Mon adresse à Emmanuel Macron au Parlement européen

Au nom du groupe des Verts/ALE, que je co-préside, j'ai eu honneur d’interpeller le Président de la République française le 17 avril dans l’enceinte du Parlement européen à Strasbourg. Voici le texte de mon intervention.

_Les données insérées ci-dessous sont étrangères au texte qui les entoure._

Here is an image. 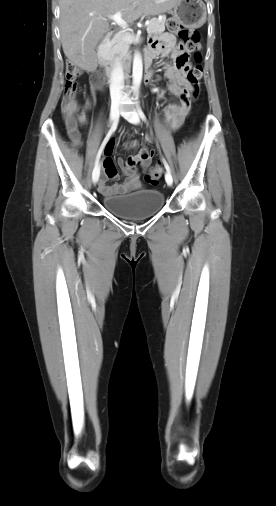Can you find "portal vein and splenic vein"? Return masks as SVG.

Monsieur le Président, chers collègues 

Il est bon que la France soit de retour. Cela faisait trop longtemps que son siège européen était physiquement occupé mais politiquement vide. Bien sûr, l’Europe ne peut être ni française, ni allemande, mais si elle veut bâtir dans la durée, elle doit pouvoir compter sur l’engagement résolu et de l’Allemagne et de la France. Une France qui pourrait, si elle le veut vraiment, incarner la devise européenne de l’unité dans la diversité. 

Monsieur le Président, l’ambition que vous dessinez pour l’Europe fait écho, en de nombreux points, aux combats que nous, les écologistes et régionalistes, menons de longue date. 

Nous sommes convaincus, comme vous, que les Européens doivent agir ensemble pour répondre aux défis de ce siècle. Là se trouve la clef de notre véritable souveraineté. 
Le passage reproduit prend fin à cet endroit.